Part 1, Sanborn Fire Insurance Maps
(by Roy Hampton, originally posted January 12, 2012)
If you’re interested in researching the history of an older building, you might be happy to find that quite a few free resources are available to you, both online and at local public libraries and government offices. One important source of information that is often overlooked is the Sanborn Fire Insurance map collection. Based on our extensive use of these maps for our projects, the staff at Hardlines Design Company has prepared a free, downloadable guide on how to use the Ohio Public Library Information Network (OPLIN) to access online Sanborn maps. This guide is the first in a series of free HDC guides or blogs–future entries will explain more about how to research older properties and their occupants using resources like city directories, archival maps, old photographs, deed and tax records, or just how to eyeball your property for physical clues that indicate changes.
First produced in 1867 by the Sanborn Insurance Company to assess the risks of buildings, Sanborn maps provide a snapshot of the overall character of a building or neighborhood. If you’re researching the history of your house or business and are interested in when the property was built, what modifications have been made to it, and when different parts of the building were constructed, then you might find Sanborn maps quite useful. Or, if you’re studying the history and development of a particular city, town, or neighborhood, these maps can provide good evidence about the history of the community and how its buildings evolved (see sample below). The maps have long been useful to surveyors in the cultural resources business, but they are also freely available to individuals who just want to know more about the history of the property or community where they live or work.

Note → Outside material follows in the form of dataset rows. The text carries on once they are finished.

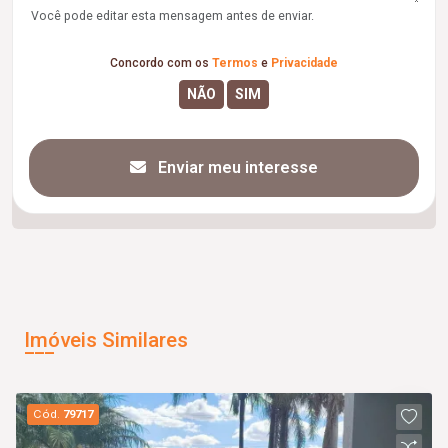
Você pode editar esta mensagem antes de enviar.
Concordo com os
Termos
e
Privacidade
Enviar meu interesse
Imóveis Similares
Cód.
79717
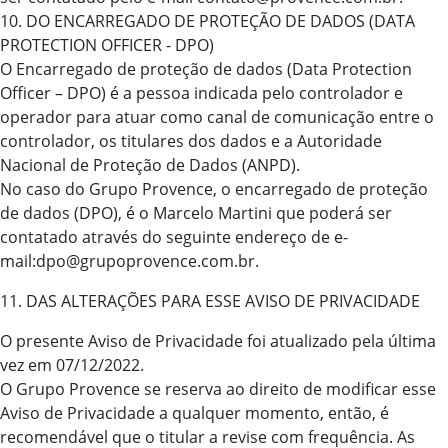
10. DO ENCARREGADO DE PROTEÇÃO DE DADOS (DATA
PROTECTION OFFICER - DPO)
O Encarregado de proteção de dados (Data Protection
Officer – DPO) é a pessoa indicada pelo controlador e
operador para atuar como canal de comunicação entre o
controlador, os titulares dos dados e a Autoridade
Nacional de Proteção de Dados (ANPD).
No caso do Grupo Provence, o encarregado de proteção
de dados (DPO), é o Marcelo Martini que poderá ser
contatado através do seguinte endereço de e-
mail:dpo@grupoprovence.com.br.
11. DAS ALTERAÇÕES PARA ESSE AVISO DE PRIVACIDADE
O presente Aviso de Privacidade foi atualizado pela última
vez em 07/12/2022.
O Grupo Provence se reserva ao direito de modificar esse
Aviso de Privacidade a qualquer momento, então, é
recomendável que o titular a revise com frequência. As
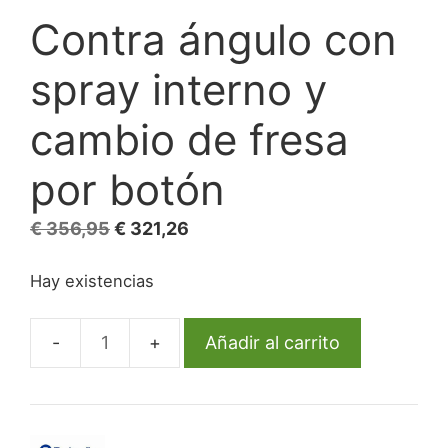
Contra ángulo con
spray interno y
cambio de fresa
por botón
El
El
€
356,95
€
321,26
precio
precio
Hay existencias
original
actual
era:
es:
€ 356,95.
€ 321,26.
Añadir al carrito
Contra
ángulo
con
spray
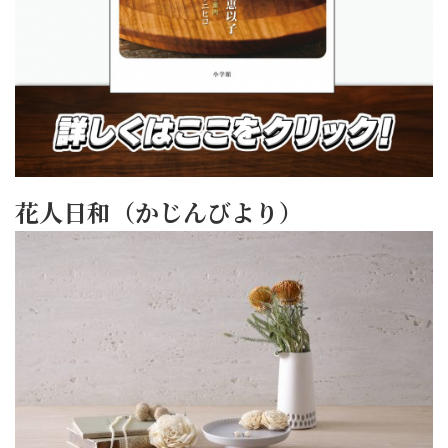
花人日和（かじんびより）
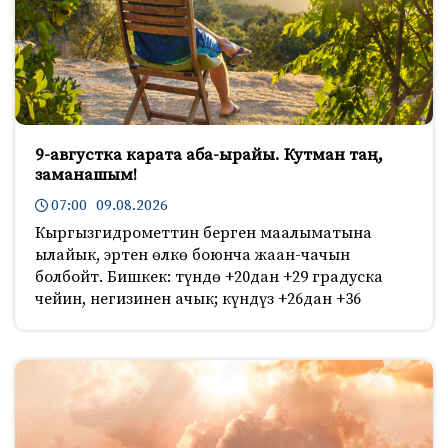
9-августка карата аба-ырайы. Кутман таң,
заманашым!
07:00 09.08.2026
Кыргызгидрометтин берген маалыматына
ылайык, эртен өлкө боюнча жаан-чачын
болбойт. Бишкек: түндө +20дан +29 градуска
чейин, негизинен ачык; күндүз +26дан +36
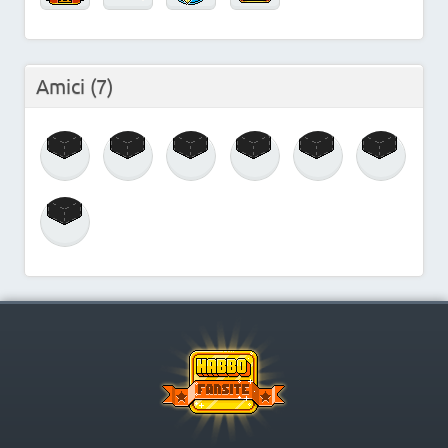
Amici
(7)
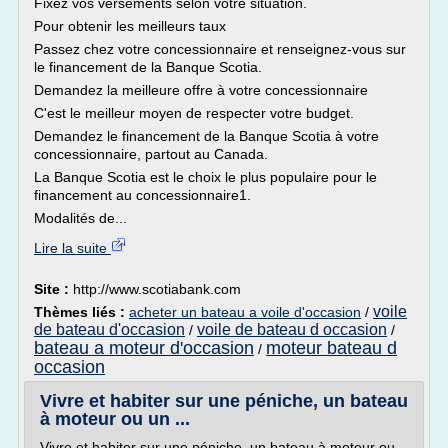
Fixez vos versements selon votre situation.
Pour obtenir les meilleurs taux
Passez chez votre concessionnaire et renseignez-vous sur
le financement de la Banque Scotia.
Demandez la meilleure offre à votre concessionnaire
C'est le meilleur moyen de respecter votre budget.
Demandez le financement de la Banque Scotia à votre
concessionnaire, partout au Canada.
La Banque Scotia est le choix le plus populaire pour le
financement au concessionnaire1.
Modalités de...
Lire la suite
Site :
http://www.scotiabank.com
voile
Thèmes liés :
acheter un bateau a voile d'occasion
/
de bateau d'occasion
voile de bateau d occasion
/
/
bateau a moteur d'occasion
moteur bateau d
/
occasion
Vivre et habiter sur une péniche, un bateau
à moteur ou un ...
Vivre et habiter sur une péniche, un bateau à moteur ou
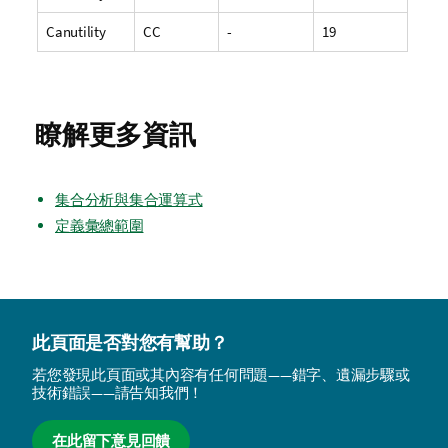
Canutility
CC
-
19
瞭解更多資訊
集合分析與集合運算式
定義彙總範圍
此頁面是否對您有幫助？
若您發現此頁面或其內容有任何問題——錯字、遺漏步驟或
技術錯誤——請告知我們！
在此留下意見回饋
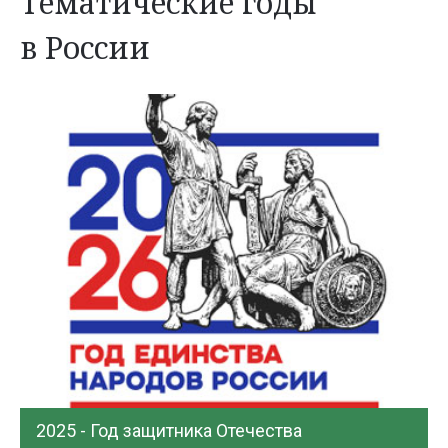
Тематические годы
в России
2025 - Год защитника Отечества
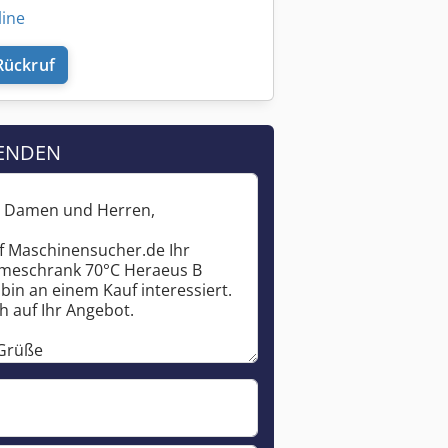
line
Rückruf
ENDEN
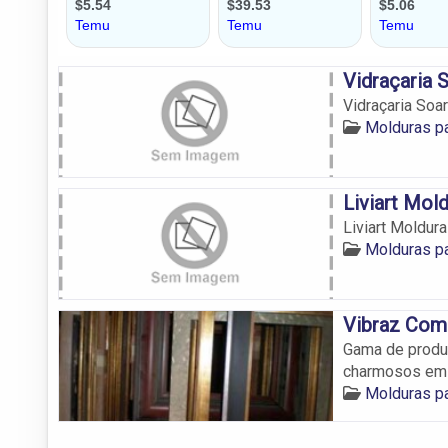
Vidraçaria 
Vidraçaria Soa
Molduras p
Liviart Mol
Liviart Moldur
Molduras p
Vibraz Com
Gama de produt
charmosos em
Molduras p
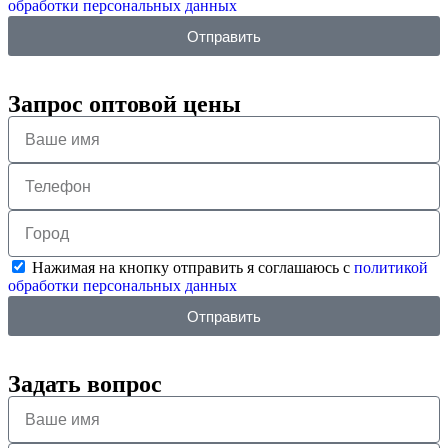
обработки персональных данных
Отправить
Запрос оптовой цены
Нажимая на кнопку отправить я соглашаюсь с
политикой
обработки персональных данных
Отправить
Задать вопрос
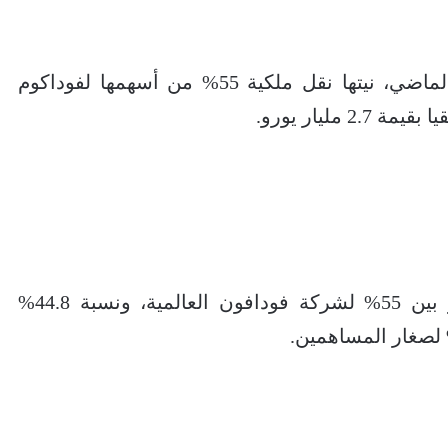
وأعلنت مجموعة فودافون فى نوفمبر الماضي، نيتها نقل ملكية 55% من أسهمها لفوداكوم
مليار يورو.
بتوزع هيكل ملكية شركة فوافون مصر بين 55% لشركة فودافون العالمية، ونسبة 44.8%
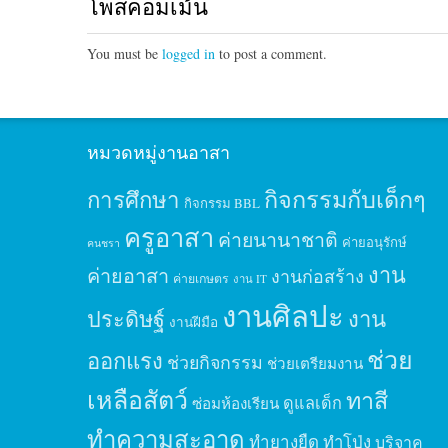
โพสคอมเม้น
You must be
logged in
to post a comment.
หมวดหมู่งานอาสา
กิจกรรมกับเด็กๆ
การศึกษา
กิจกรรม BBL
ครูอาสา
ค่ายนานาชาติ
ค่ายอนุรักษ์
คนชรา
งาน
ค่ายอาสา
งานก่อสร้าง
ค่ายเกษตร
งาน IT
งานศิลปะ
ประดิษฐ์
งาน
งานฝีมือ
ช่วย
ออกแรง
ช่วยกิจกรรม
ช่วยเตรียมงาน
เหลือสัตว์
ทาสี
ดูแลเด็ก
ซ่อมห้องเรียน
ทำความสะอาด
ทำยางยืด
ทำโป่ง
บริจาค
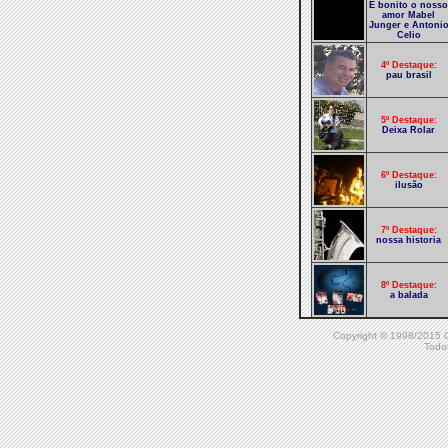
É bonito o nosso
amor Mabel
Junger e Antoni
Celio
4º Destaque:
pau brasil
5º Destaque:
Deixa Rolar
6º Destaque:
ilusão
7º Destaque:
nossa historia
8º Destaque:
a balada
Copyright © 1998/20
9º Destaque:
cigarras e
Todos
formigas
10º Destaque:
Lost Glov Versão
de Idéia no Ar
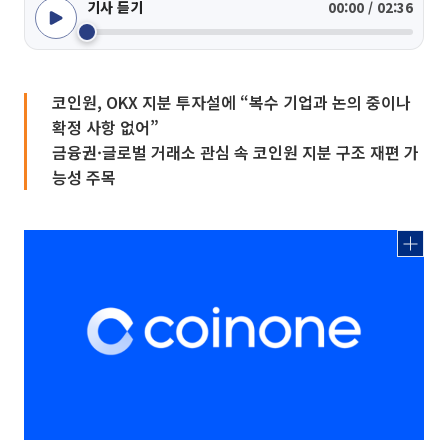
기사 듣기
00:00 / 02:36
코인원, OKX 지분 투자설에 “복수 기업과 논의 중이나
확정 사항 없어”
금융권·글로벌 거래소 관심 속 코인원 지분 구조 재편 가
능성 주목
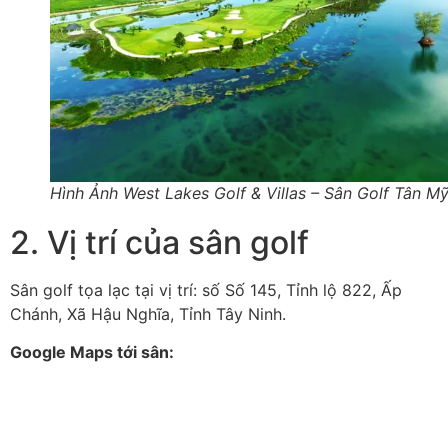
Hình Ảnh West Lakes Golf & Villas – Sân Golf Tân M
2. Vị trí của sân golf
Sân golf tọa lạc tại vị trí: số Số 145, Tỉnh lộ 822, Ấp
Chánh, Xã Hậu Nghĩa, Tỉnh Tây Ninh.
Google Maps tới sân:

Sample: Two Sanborn maps (from 1887 and 1922) are shown below to illustrate the kind of information these maps can yield. Each map is of the east side of High Street at the intersection of Goodale Avenue, in the Short North area of Columbus. By comparing the two maps, you can see that in 1887, High Street was a mix of small commercial buildings, duplexes, and single-family houses, but by 1922, larger commercial buildings dominated the area. More subtle changes are visible on the other east-west streets shown on the maps.